Tuesday, March 06, 2007

One Political Scientist's List of Giant Problems that Deserve our Attention...


When I was an undergraduate student at DePauw University, of the first professors I had was a professor by the name of Dr. Robert E. Calvert. His Introduction to Political Theory class was the most intellectually engaging course I have ever taken. It was in his class that I think I first experienced the joy of intellectual rigor. I would go on to take every single class that Calvert offered. He was a big reason I was a political science minor.

At any rate, Calvert recently gave a lecture at Indiana University, and though I'm not at liberty to post his entire speech, I did want to post his introduction.

The speech was given to a small college within the general population of IU. This school is filled with students who want to go out and make a positive social change in their world. Calvert was there to cheer them on, and in the process, listed what he saw as some of the biggest problems in modern American, after spending 40 years being a political science professor. His list is interesting, and ideally will prompt discussion.

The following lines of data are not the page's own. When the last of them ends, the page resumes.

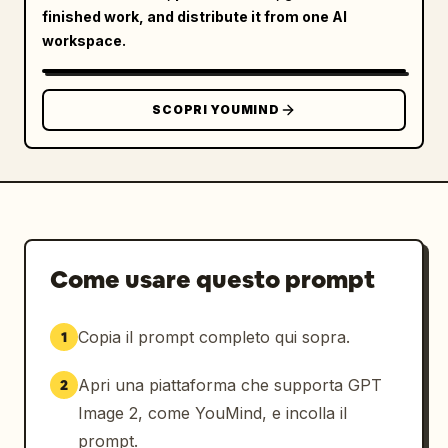
finished work, and distribute it from one AI
workspace.
SCOPRI YOUMIND
Come usare questo prompt
Copia il prompt completo qui sopra.
1
Apri una piattaforma che supporta GPT
2
Image 2, come YouMind, e incolla il
prompt.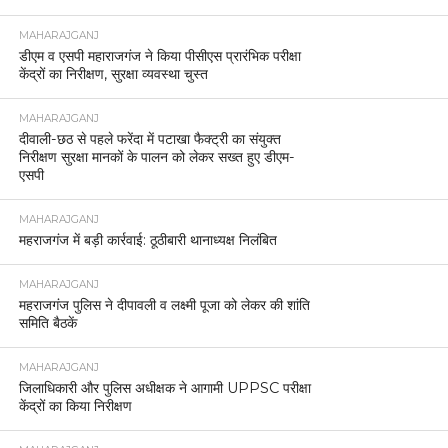
MAHARAJGANJ
डीएम व एसपी महाराजगंज ने किया पीसीएस प्रारंभिक परीक्षा
केंद्रों का निरीक्षण, सुरक्षा व्यवस्था चुस्त
MAHARAJGANJ
दीवाली-छठ से पहले फरेंदा में पटाखा फैक्ट्री का संयुक्त
निरीक्षण सुरक्षा मानकों के पालन को लेकर सख्त हुए डीएम-
एसपी
MAHARAJGANJ
महराजगंज में बड़ी कार्रवाई: ठूठीबारी थानाध्यक्ष निलंबित
MAHARAJGANJ
महराजगंज पुलिस ने दीपावली व लक्ष्मी पूजा को लेकर की शांति
समिति बैठकें
MAHARAJGANJ
जिलाधिकारी और पुलिस अधीक्षक ने आगामी UPPSC परीक्षा
केंद्रों का किया निरीक्षण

    1. that the American family is said to be the weakest, least cohesive, of any in the modern, industrialized world;

    2. that in this most affluent society that ever existed, there is a large and growing gap between rich and poor, with what we once called “pockets of poverty” resembling what one finds in the third-world, while our middle class is said to be disappearing;

    3. that America has the largest percentage of its population in prisons of any other modern nation in the world;

    4. that Americans are more and more divided between those who are religious and those who are not, with consequences that ripple throughout the rest of American life, and especially our politics;

    5. that American corporations struggling to make it in a global economy are abandoning what used to be their “social welfare” obligations to their employees and their families;

    6. that when it comes to scandals and corruption, the American corporate world easily matches that of politics and government;

    7. that the U. S., though ostensibly democratic, is governed in most matters more and more by judges and bureaucrats than by elected officials;

    8. that in the name of business and presumably privileged levels of consumption, we have become the world’s largest debtor nation, and also addicted to oil;

    9. that America in the world today has lost its good reputation and is distrusted or hated by peoples elsewhere, even by some of our former friends;

    10. and finally – but I could go on – there is sharp disagreement among us over whether our future as a nation is somehow already foreordained by what is called globalization, or whether we still have important choices about the larger contours of our national life.


That's his list? What's yours? Do you agree? Disagree? Let me know.